My grandmother drove a powder blue Monte Carlo. Whenever she drove anywhere, she was constantly approached by men and teenage boys who wanted to buy her car. She had no interest in selling it. She loved that car intensely and even said she wanted to be buried in it. I’d dismiss her idea as crazy, then quietly wonder how wide of a hole they’d have to dig to do such a thing. I’d picture the grounds keeper sweating profusely as he dug. After half a day, he’d finally finished digging the hole, and like a traffic cop, he signaled the others to lower it into the ground using a crane.
I know that karma is real. It is real down to the most thoughtless and basic incidences in life. Last night, when I was going through my desk, I came across a thick stack of greeting cards bundled together with elastic bands. This stack of cards consisted of every card I ever gave my grandmother from the time I was a small child to the time that she died. She saved every one of them. After her death, my father came across them and gave them to me.
My grandmother and I were very close, so close that she left me her diary. For more than a decade leading up to her death, she’d prep me with very specific directions on what to do with her diary in the event of her passing. Every so often, she’d bring me over to her wooden dresser to pull open the bottom drawer and point the diary out to me. She told me that when she died I was to take it and read it. At the time I was very young; young enough to believe that this day would never come.
A while after her death, I mentioned to the rest of my family that I had my grandmother’s diary. Their response surprised me: they didn’t even know she had one. I haven’t brought myself to read past the first five or ten pages, but even in those few pages, I found out that she had lied to me back when she was alive.
In my late teens, she insisted that when she was young, she never stayed out past nine and that I shouldn’t either. How strange that I should find out by page three of her diary, in her early twenties, she “stayed out well past midnight to stop at a diner and drink coffee with the boys.”
After I put aside the stack of cards, I came across a sealed envelope. The letter was addressed to her, but instead of an having an actual street address with a city, state, and zip, it merely read “Heaven.” She died five years ago, and I couldn’t remember when I wrote this letter, but I know with certainty, it was in a moment of grief. I’d pleaded with the universe to let me communicate with her after her death, to no avail. I must have figured that writing her a letter was worth a try.
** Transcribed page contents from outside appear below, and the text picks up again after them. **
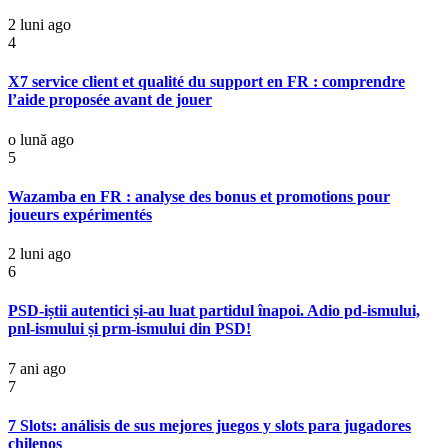
2 luni ago
4
X7 service client et qualité du support en FR : comprendre
l’aide proposée avant de jouer
o lună ago
5
Wazamba en FR : analyse des bonus et promotions pour
joueurs expérimentés
2 luni ago
6
PSD-iștii autentici și-au luat partidul înapoi. Adio pd-ismului,
pnl-ismului și prm-ismului din PSD!
7 ani ago
7
7 Slots: análisis de sus mejores juegos y slots para jugadores
chilenos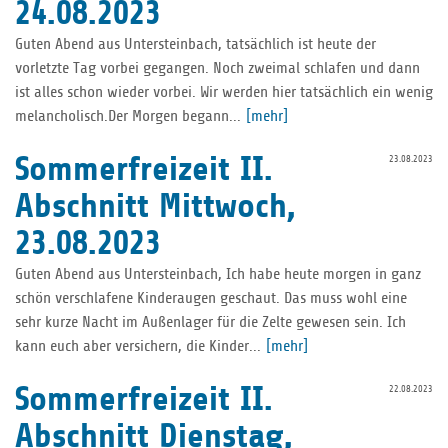
24.08.2023
Guten Abend aus Untersteinbach, tatsächlich ist heute der
vorletzte Tag vorbei gegangen. Noch zweimal schlafen und dann
ist alles schon wieder vorbei. Wir werden hier tatsächlich ein wenig
melancholisch.Der Morgen begann...
[mehr]
Sommerfreizeit II.
23.08.2023
Abschnitt Mittwoch,
23.08.2023
Guten Abend aus Untersteinbach, Ich habe heute morgen in ganz
schön verschlafene Kinderaugen geschaut. Das muss wohl eine
sehr kurze Nacht im Außenlager für die Zelte gewesen sein. Ich
kann euch aber versichern, die Kinder...
[mehr]
Sommerfreizeit II.
22.08.2023
Abschnitt Dienstag,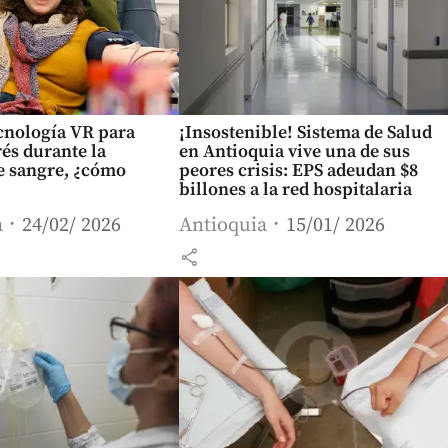
cnología VR para
¡Insostenible! Sistema de Salud
rés durante la
en Antioquia vive una de sus
e sangre, ¿cómo
peores crisis: EPS adeudan $8
billones a la red hospitalaria
a
24/02/ 2026
Antioquia
15/01/ 2026
share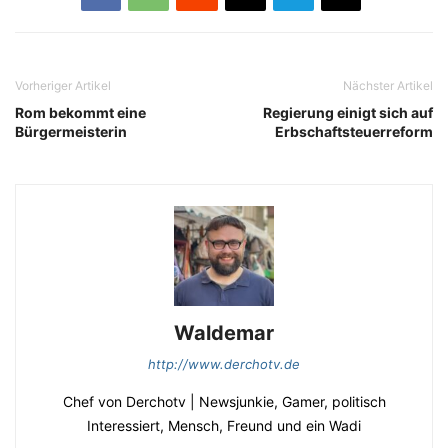
Vorheriger Artikel
Nächster Artikel
Rom bekommt eine
Regierung einigt sich auf
Bürgermeisterin
Erbschaftsteuerreform
Waldemar
http://www.derchotv.de
Chef von Derchotv | Newsjunkie, Gamer, politisch
Interessiert, Mensch, Freund und ein Wadi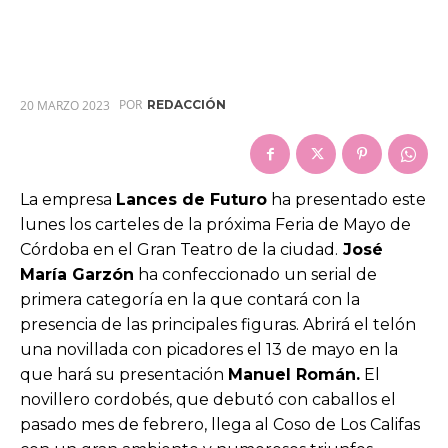
POR
20 MARZO 2023
REDACCIÓN
La empresa
Lances de Futuro
ha presentado este
lunes los carteles de la próxima Feria de Mayo de
Córdoba en el Gran Teatro de la ciudad.
José
María Garzón
ha confeccionado un serial de
primera categoría en la que contará con la
presencia de las principales figuras. Abrirá el telón
una novillada con picadores el 13 de mayo en la
que hará su presentación
Manuel Román.
El
novillero cordobés, que debutó con caballos el
pasado mes de febrero, llega al Coso de Los Califas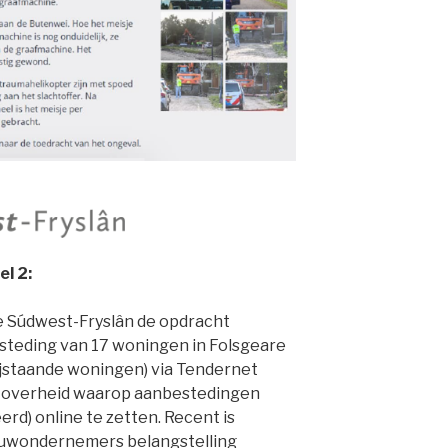
l 2:
te Súdwest-Fryslân de opdracht
teding van 17 woningen in Folsgeare
 vrijstaande woningen) via Tendernet
e overheid waarop aanbestedingen
d) online te zetten. Recent is
ouwondernemers belangstelling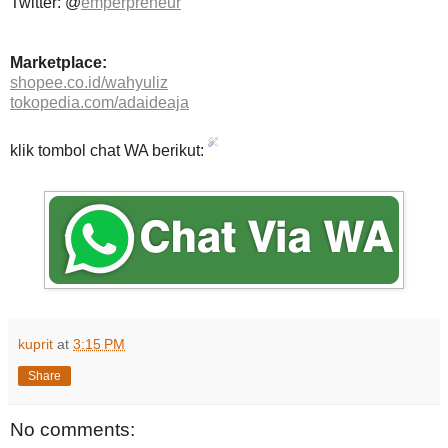
Twitter: @
emperpreneur
Marketplace:
shopee.co.id/wahyuliz
tokopedia.com/adaideaja
klik tombol chat WA berikut:
kuprit
at
3:15 PM
Share
No comments: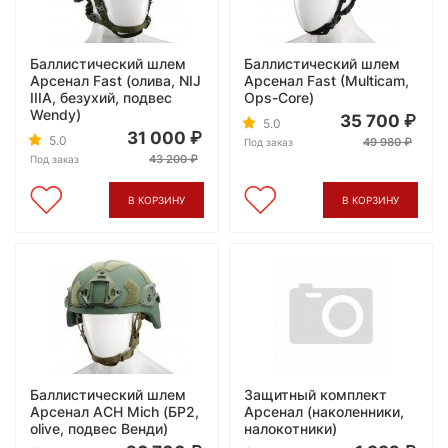
Баллистический шлем
Баллистический шлем
Арсенал Fast (олива, NIJ
Арсенал Fast (Multicam,
IIIA, безухий, подвес
Ops-Core)
Wendy)
35 700
5.0
31 000
5.0
49 980
Под заказ
43 200
Под заказ
В КОРЗИНУ
В КОРЗИНУ
Баллистический шлем
Защитный комплект
Арсенал ACH Mich (БР2,
Арсенал (наколенники,
olive, подвес Венди)
налокотники)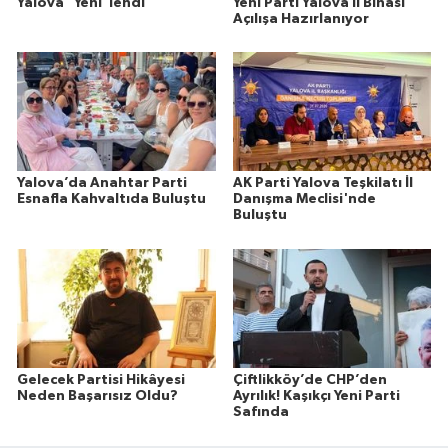
Yalova "Yeni"lendi
Yeni Parti Yalova İl Binası
Açılışa Hazırlanıyor
Yalova’da Anahtar Parti
AK Parti Yalova Teşkilatı İl
Esnafla Kahvaltıda Buluştu
Danışma Meclisi'nde
Buluştu
Gelecek Partisi Hikâyesi
Çiftlikköy’de CHP’den
Neden Başarısız Oldu?
Ayrılık! Kaşıkçı Yeni Parti
Safında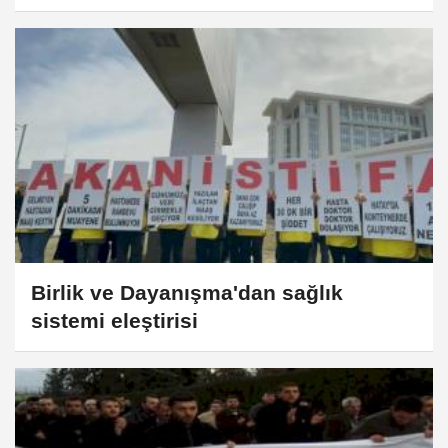
Birlik ve Dayanışma'dan sağlık
sistemi eleştirisi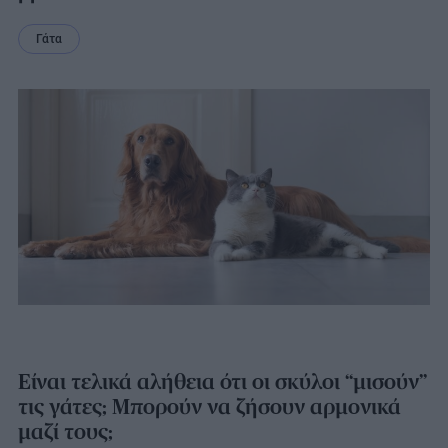
Γάτα
Είναι τελικά αλήθεια ότι οι σκύλοι “μισούν”
τις γάτες; Μπορούν να ζήσουν αρμονικά
μαζί τους;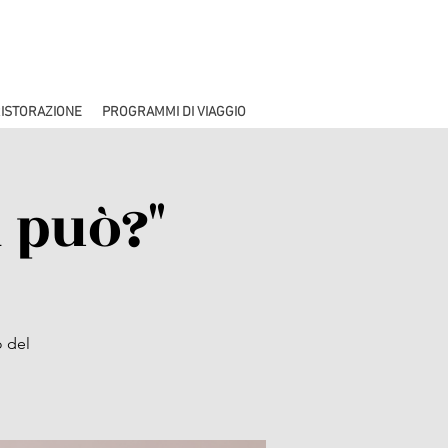
ISTORAZIONE
PROGRAMMI DI VIAGGIO
 può?"
o del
There were only two times she came to me in my dreams, until a week ago. The first time happened a day or so after her death. In the dream, I was back on campus at the University of Arizona. With a sea of people, I walked through a large underpass. When I came out on the other side of the tunnel, my grandmother was standing there. She merely said “Hi.” I could still hear her voice. It was literally as clear as a bell. I woke up crying.
The second time, I dreamt I was at her old house, a house that had been sold many years ago. I walked over to the garage where she stood and exclaimed, “Hi, Hayley!” But last week’s dream was the most unusual of them all.
Still annoyed that she’d left me several years ago, as soon as I saw her, I blatantly said, “I thought you were dead.” She didn’t answer me, but it seemed apparent that no, she was not dead. In the dream, she did not speak, but communicated with me telepathically. I couldn’t help but ask her,“So how old are you now, if you didn’t die?” She didn’t really answer that question either. Maybe it was because I had a reputation for being what she used to call a “smart aleck.” On a more serious note, I asked if the tumor in her throat still bothered her (she died from complications to esophageal cancer). She telepathically relayed to me that no, it doesn’t bother her now because it’s gone.
When she was living, my father had to always look over her bills because as she got older, a lot of times, she had trouble deciphering what they meant. During our entire interaction, she kept showing me the same piece of paperwork: emission papers for her car. She urged me to look at them. I assumed she needed me to help her understand what they meant. I reread the papers over and over as we stood together in a large parking lot in front of her Monte Carlo, which was no longer blue but a shade of red.
It turns out that the reason she wanted me to look at those papers was to help her determine whether or not her car had passed emissions. I had a hard time determining the answer. All I remember is that the paper had a lot of boxes with check marks written in black Sharpie marker. In retrospect, I think she was trying to show me something else; that even though we didn’t bury her in her car, she’d somehow taken it with her.
That was a beautiful story about Babchi. Thank you, Hayley.